Settlement of the number of guard-stations at the various sides and places. Towards morning (on the east side) were six of the Levites (six kept guard); towards the north by day (i.e., daily, on each day), four; towards the south daily, four; and at the storehouse two and two, consequently four also; at Parbar towards the west, four on the highway and two at Parbar, i.e., six. In all, therefore, there were twenty-four guard-stations to be occupied daily; but more than twenty-four persons were required, because, even supposing that one man at a time was sufficient for each post, one man could not stand the whole day at it: he must have been relieved from time to time. Probably, however, there were always more than one person on guard at each post. It further suggests itself that the number twenty-four may be in some way connected with the divisions or classes of doorkeepers; but there is only a deceptive appearance of a connection. The division of the priests and musicians each into twenty-four classes respectively is no sufficient analogy in the case, for these classes had to perform the service in succession each for a week at a time, while the twenty-four doorkeepers’ stations had to be all occupied simultaneously every day. - In 1Ch 26:2-11, then, twenty-eight heads in all are enumerated by name (Meshelemiah with seven sons, Obed-edom with eight sons and six grandsons, and Hosah with four sons); but the total number in all the three families of doorkeepers is stated at ninety-three, and neither the one nor the other of these numbers bears any relation to twenty-four.
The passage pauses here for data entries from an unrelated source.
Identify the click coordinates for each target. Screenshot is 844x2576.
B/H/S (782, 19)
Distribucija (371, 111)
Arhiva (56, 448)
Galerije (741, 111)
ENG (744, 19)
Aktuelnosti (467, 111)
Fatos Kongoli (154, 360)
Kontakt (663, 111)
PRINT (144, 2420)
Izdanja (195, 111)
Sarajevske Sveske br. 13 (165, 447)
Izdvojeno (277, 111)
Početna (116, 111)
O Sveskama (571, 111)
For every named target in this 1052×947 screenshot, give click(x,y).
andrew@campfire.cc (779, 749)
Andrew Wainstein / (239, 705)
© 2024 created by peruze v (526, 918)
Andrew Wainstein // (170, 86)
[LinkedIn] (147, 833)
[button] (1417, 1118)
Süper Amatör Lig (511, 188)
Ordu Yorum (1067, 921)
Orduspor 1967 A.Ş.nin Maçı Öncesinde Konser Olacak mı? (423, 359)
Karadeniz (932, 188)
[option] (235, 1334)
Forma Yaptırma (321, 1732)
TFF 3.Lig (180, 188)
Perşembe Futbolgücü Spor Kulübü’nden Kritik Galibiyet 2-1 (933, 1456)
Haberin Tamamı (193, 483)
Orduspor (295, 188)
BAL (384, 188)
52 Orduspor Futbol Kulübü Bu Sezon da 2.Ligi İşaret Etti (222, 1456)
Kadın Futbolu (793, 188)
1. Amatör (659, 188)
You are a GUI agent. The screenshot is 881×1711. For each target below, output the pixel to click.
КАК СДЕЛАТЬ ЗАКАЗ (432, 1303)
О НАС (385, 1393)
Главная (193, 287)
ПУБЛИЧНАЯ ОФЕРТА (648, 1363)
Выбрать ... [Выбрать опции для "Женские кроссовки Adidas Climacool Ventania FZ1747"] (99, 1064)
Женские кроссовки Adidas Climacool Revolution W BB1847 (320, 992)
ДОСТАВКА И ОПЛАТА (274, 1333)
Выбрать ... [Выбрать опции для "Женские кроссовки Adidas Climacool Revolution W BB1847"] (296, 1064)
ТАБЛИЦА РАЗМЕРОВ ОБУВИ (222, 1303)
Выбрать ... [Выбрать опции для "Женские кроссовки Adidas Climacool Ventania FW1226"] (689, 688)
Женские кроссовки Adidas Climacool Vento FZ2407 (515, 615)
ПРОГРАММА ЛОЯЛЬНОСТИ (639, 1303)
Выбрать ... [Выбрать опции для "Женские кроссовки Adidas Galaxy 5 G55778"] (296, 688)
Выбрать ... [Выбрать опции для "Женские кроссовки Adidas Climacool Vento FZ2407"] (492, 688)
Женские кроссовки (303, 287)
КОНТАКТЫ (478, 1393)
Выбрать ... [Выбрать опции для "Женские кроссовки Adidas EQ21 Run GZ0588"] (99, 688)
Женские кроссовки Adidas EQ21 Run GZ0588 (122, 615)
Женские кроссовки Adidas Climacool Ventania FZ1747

Finally, the posts are so distributed that Meshelemiah with his eighteen sons and brothers kept guard on the east and north sides with six posts; Obed-edom with his sixty-two sons and brothers on the south side with four and 2 x 2, that is, eight posts; and Hosah with his thirteen sons and brothers on the western side with four and two, that is, six; so that even here no symmetrical distribution of the service can be discovered.
1Ch 26:19

Subscription, in which it is again stated that the classes of doorkeepers were taken from among the Korahites and Merarites.